The actual mechanics of the lower-bound exploit the beautiful connection between traitor tracing and differential privacy. As shown by Dwork, Naor, Reingold, Rothblum, and Vadhan, a traitor tracing system implies a lower-bound for a certain differential privacy task known as data release. In data release, one has a database $D$ of records, and desires to output a data structure $S$ that allows for approximately answering a large number of queries about the database, without revealing any individual record in $D$. Queries take the form of "what fraction of the records satisfy predicate $P$" for some predicate $P$. Solutions are known, but they are computationally intractable, and an interesting question was whether or not an efficient mechanism was possible.

A traitor tracing system shows that efficient data release is, in fact, impossible: the records in $D$ will be all but one secret key ${\sf sk}_i$ for the traitor tracing system. Each query will correspond to a ciphertext, and asks what fraction of the database can decrypt. A data structure $S$ allowing to answer such queries naturally gives a pirate decoder built from the keys ${\sf sk}_i$. Running the tracing algorithm on the derived decoder would identify one of the records in the database, violating differential privacy. Efficiency comes into play since the tracing algorithm is only gauranteed to work against efficient adversaries.

A goal for differential privacy is to understand how small the records in the database can be and how small the set of queries can be, while still having such an impossibility. Using this connection to traitor tracing, this translates to constructing traitor tracing systems with small secret keys and ciphertexts, exactly what people have been trying to achieve in the traitor tracing setting!

Tang and Zhang turn this connection on its head: in order to get a lower-bound on traitor tracing, they construct a certain kind of differentially-private data release mechanism. This data release mechanism is inefficient in the "real world", but efficient in the imaginary world: it uses unbounded computation but only makes polynomially-many queries to $O$. They show, in this world, that a differentially-private data release mechanism is actually possible, provided the database records and/or ciphertext length are too small. To show this, they rely on interesting approaches from the differential privacy literature. Their data release mechanism implies that traitor tracing with these parameters is impossible in this imaginary world, thus ruling out efficient black-box traitor tracing constructions from OWFs.

Open Questions

Given that there are so few works on lower-bounds, and many settings where the current positive results are not optimal, there are tons of open questions in this space. I'll just mention a few that immediately come to mind.

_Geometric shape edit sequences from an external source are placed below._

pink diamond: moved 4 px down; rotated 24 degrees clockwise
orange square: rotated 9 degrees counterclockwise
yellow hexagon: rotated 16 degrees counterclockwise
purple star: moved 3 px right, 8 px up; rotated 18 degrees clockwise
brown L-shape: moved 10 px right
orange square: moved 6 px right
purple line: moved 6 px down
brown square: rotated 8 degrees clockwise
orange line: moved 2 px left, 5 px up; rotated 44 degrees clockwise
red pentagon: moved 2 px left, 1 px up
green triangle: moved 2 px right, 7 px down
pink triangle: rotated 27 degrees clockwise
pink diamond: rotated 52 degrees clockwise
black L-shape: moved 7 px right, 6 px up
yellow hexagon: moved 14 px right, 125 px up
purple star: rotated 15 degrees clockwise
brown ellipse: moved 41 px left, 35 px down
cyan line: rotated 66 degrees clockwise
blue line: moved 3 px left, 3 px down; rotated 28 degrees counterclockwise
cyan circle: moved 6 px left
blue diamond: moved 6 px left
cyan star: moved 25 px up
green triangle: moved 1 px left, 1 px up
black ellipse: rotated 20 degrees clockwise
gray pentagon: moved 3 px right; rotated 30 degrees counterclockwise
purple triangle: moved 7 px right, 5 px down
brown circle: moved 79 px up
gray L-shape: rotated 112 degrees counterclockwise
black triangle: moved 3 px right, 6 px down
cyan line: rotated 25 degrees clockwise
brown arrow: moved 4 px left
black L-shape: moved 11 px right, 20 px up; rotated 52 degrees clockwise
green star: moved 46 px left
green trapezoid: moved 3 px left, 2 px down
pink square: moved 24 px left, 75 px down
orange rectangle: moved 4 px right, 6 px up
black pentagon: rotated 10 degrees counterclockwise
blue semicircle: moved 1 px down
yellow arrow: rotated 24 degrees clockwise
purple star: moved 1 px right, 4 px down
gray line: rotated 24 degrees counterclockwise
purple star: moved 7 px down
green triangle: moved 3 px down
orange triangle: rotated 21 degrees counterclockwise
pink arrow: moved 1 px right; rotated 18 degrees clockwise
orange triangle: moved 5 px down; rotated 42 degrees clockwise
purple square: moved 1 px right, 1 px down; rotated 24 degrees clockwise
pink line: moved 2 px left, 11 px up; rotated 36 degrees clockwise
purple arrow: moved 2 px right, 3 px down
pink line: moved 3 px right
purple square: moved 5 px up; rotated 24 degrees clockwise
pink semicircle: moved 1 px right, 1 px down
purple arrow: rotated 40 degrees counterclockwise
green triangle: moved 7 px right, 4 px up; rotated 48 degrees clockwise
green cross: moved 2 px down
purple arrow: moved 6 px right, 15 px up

Lower-bounds for schemes built from one-way functions?

For now, we will stick to the case where the oracle $O$ is a random oracle, which captures schemes built from one-way functions, or anything that can be constructed in a black-box way from one-way functions, such as pseudorandom functions, secret key encryption, or even digital signatures.

Question 1: Can the lower-bound when $O$ is a random oracle be improved to match known combinatorial schemes (Equation $\ref{eq:1}$)?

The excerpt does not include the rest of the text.